There is something about data, a certain quality that it has. A list of numbers can and frequently does tell a story about reality, which is not at all apparent from a first look at the numbers. There are numbers that hide in these numbers. These hidden numbers are called statistics, and statistics summarize in some sense the larger set of numbers. Statistics are a very humane subject, as the discipline allows humans to access and utilize the larger sets of data, and avoid having to memorize or otherwise internalize the fuller set of data.

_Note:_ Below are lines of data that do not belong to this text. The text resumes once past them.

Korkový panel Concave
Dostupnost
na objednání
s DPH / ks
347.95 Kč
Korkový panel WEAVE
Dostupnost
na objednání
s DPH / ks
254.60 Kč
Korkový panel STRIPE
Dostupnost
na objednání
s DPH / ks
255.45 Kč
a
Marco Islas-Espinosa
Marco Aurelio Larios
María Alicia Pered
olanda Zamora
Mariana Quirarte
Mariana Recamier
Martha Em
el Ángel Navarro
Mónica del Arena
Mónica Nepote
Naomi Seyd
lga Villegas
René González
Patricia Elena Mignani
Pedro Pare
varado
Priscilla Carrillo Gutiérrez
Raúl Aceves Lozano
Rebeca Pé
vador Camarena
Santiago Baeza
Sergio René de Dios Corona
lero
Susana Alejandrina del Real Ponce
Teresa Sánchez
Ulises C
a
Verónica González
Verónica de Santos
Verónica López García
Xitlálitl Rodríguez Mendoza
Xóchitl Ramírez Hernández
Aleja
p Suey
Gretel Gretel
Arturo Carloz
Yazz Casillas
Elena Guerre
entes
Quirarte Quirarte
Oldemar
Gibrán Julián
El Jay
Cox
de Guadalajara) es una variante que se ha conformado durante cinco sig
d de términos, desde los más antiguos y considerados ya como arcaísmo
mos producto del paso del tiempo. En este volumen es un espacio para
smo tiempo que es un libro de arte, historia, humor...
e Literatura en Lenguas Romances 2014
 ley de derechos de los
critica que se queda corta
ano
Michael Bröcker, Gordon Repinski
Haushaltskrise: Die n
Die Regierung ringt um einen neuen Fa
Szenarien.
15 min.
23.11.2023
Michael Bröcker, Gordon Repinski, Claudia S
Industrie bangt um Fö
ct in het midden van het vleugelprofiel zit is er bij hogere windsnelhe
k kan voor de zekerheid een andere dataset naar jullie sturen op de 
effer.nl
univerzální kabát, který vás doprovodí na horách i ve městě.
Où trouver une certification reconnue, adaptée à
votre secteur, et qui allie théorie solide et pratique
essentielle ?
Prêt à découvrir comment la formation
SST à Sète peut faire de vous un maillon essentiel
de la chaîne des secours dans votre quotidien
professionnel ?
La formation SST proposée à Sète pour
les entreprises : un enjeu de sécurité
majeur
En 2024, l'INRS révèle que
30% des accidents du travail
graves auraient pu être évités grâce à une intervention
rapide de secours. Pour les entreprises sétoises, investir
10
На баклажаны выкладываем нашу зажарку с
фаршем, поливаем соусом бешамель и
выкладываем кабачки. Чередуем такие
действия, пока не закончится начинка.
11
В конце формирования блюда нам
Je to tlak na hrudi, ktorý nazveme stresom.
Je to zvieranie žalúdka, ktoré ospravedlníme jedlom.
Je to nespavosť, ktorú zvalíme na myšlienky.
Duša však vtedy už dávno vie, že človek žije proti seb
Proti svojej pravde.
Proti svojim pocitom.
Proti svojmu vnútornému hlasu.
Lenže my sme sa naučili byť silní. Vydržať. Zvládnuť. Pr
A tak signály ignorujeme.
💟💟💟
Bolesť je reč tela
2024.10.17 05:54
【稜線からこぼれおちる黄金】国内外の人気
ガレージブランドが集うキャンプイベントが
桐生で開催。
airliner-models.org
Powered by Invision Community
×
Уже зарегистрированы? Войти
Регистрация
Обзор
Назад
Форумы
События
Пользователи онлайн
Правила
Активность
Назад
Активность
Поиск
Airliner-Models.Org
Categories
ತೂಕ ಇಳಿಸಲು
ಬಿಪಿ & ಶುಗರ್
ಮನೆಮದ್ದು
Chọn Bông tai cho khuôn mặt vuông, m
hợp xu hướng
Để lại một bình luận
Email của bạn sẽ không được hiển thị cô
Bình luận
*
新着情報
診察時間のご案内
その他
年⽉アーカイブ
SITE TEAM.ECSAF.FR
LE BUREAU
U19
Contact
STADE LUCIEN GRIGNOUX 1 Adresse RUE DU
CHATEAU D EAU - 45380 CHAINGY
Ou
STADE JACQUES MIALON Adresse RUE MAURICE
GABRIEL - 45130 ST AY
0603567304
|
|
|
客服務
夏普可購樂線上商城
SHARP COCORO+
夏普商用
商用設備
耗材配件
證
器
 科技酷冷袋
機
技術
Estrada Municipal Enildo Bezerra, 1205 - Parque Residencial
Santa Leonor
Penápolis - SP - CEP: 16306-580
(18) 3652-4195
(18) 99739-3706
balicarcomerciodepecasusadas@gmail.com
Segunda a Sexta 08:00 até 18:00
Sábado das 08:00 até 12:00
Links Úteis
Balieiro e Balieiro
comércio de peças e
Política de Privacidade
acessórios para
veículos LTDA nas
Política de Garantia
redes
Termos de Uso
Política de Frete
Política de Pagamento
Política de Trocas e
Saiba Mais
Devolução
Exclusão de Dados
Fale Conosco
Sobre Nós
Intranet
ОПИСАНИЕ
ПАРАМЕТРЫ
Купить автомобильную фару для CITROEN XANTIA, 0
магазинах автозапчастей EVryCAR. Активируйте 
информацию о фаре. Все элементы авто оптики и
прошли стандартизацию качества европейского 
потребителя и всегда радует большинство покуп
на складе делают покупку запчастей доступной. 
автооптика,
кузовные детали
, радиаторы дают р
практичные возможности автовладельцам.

I didn't used to like data. There was a test, a personality/interest test, that was given with the American College Test (ACT) when I took that test long ago. The test placed your interested on a circle, the top of which was labelled "Data", the left-hand side labelled "People", the bottom-side labelled "Ideas", and the right-hand side was labelled "Things". My responses to the questions placed me at the very bottom of the circle, definitely in the "Ideas" area, and about as far away from the "Data" area as you could get. I believe my recommended occupation was graphic designer. I wasn't sure what a graphic designer was back then, but I did ignore that advice and became pretty much what was expected of mildly-bright boys from mining towns in the Southwest United States; I became an engineer.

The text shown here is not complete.